5. Amplify the voice of authoritative science
Whilst the climate COP does rely on the Intergovernmental Panel on Climate Change (IPCC) and other related bodies, such as the Subsidiary Body for Scientific and Technological Advice (SBSTA), it does not have its own permanent scientific advisory body that is formally part of the COP structure. We share growing concerns that climate COPs do not sufficiently integrate or action up the latest scientific evidence. The CBD COP has its own permanent scientific advisory body, which has provided a technical and scientific underpinning for the CBD. And the same could be replicated within the climate COP.

6. Recognise the interdependencies between poverty, inequality and planetary instability
New research from the Earth Commission and from Earth4All affirms the important linkages between ecological and social change processes. If the climate COP is to be more impactful, it must acknowledge that the current rate of nature loss (e.g. freshwater scarcity, land and soil degradation, pollination decline, ocean pollution) is affecting the stability of the planet. Moreover, planetary stability, now at grave risk, is impossible without decisive action on equality, justice and poverty alleviation. This is why we call for a Climate-Poverty Policy Envoy to ensure that these critical links are anchored in the negotiations and implementation actions, especially through dedicated spaces for vulnerable communities to advocate for these linkages.

7. Enhance equitable representation
Despite the climate COP’s new disclosure rules, a record number of 2,456 fossil fuel lobbyists were granted access at COP28, nearly four times more than COP27. The fact that there were far more fossil fuel lobbyists than official representatives from scientific institutions, Indigenous communities and vulnerable nations reflects a systemic imbalance in COP representation. Improving the management of corporate interests within COPs proceedings will require stronger transparency and disclosure rules and clear guidelines that require companies to demonstrate alignment between their climate commitments, business model and lobbying activities. 

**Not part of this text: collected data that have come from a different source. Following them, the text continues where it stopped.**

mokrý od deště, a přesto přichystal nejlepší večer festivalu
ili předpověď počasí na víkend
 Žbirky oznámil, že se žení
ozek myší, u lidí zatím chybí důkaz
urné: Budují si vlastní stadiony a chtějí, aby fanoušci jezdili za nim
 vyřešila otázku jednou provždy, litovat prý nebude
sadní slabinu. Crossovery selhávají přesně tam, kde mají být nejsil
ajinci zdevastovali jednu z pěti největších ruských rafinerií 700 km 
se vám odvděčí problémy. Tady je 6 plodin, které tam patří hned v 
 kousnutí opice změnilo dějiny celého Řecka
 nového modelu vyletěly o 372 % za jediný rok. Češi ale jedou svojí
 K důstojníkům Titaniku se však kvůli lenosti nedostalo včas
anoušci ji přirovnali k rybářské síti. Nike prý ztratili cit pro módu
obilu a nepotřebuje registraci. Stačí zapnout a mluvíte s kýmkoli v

In closing, let us reiterate the important role the UNFCCC has played and will continue to play in ensuring ambition on climate change. There is no doubt that climate change is a global challenge and must be solved through multilateral negotiations alongside ambition at the National level through Nationally Determined Contributions. The Paris agreement and subsequent COP decisions have laid a robust foundation for the global policy framework on climate action. Now, we must work together with urgency and purpose, transforming the climate COP so that it can take strategic, action-oriented and accountable decisions to deliver the scale of ambition commensurate with the defining challenge of our time.

SIGNATORIES
Sandrine Dixson-Declève
, Executive Chair, Earth4All and Global Ambassador for the Club of Rome
Prof. Dr. Johan Rockström, Director of the Potsdam Institute for Climate Action Research
Ban Ki-moon, former Secretary-General of the United Nations
Mary Robinson, Former President of Ireland
Christiana Figueres, Former Executive Secretary of the United Nations Framework Convention on Climate Change
Connie Hedegaard, Chair of the Board for the KR Foundation and former EU  Former EU Commissioner for Climate Action
Dr. Carlos Nobre, Member of the Joint Steering Committee of the World Climate Research Programme & the Rockefeller Foundation Economic Council on Planetary Health
Dr. Hans Joachim Schellnhuber, Director-General, International Institute for Applied Systems Analysis
Dr. Bertrand Piccard, President, Solar Impulse Foundation
Esmeralda of Belgium, President of the Leopold III Fund for Nature Exploration and Conservation
Maria João Rodrigues, President, Foundation for European Progressive Studies
Youba Sokona, Chair, African Institute for Sustainable Energy and System Analysis and former Vice-Chair of the Intergovernmental Panel on Climate Change
Jayati Ghosh, Professor of Economics, University of Massachusetts Amherst
Dr. Arunabha Ghosh, CEO, Council on Energy, Environment and Water
Sharan Burrow, former General Secretary, International Trade Union Confederation
Phyllis Cuttino, President and CEO, The Climate Reality Project
Ilona Szabó de Carvalho, Co-founder and President,  Igarapé Institute
Eva Zabey, Executive-Director, Business for Nature
Sheela Patel,  Director,  Society for Promotion of Area Resource Centres  and Global Ambassador for the Race to Zero and Race to Resilience
Dr. Gunhild A. Stordalen, Co-founder and Executive Chair, EAT
Marie-Claire Graf, Co-Founder, Youth Negotiators Academy & YOUNGO Focal Point COP26
Paul Shrivastava, Co-President, The Club of Rome 

Source: https://www.clubofrome.org/cop-reform-2024/

Club of Rome are famous for their 1972 publication The Limits to Growth, an absurdly simplistic attempt to suggest we will all run out of stuff before the end of this century.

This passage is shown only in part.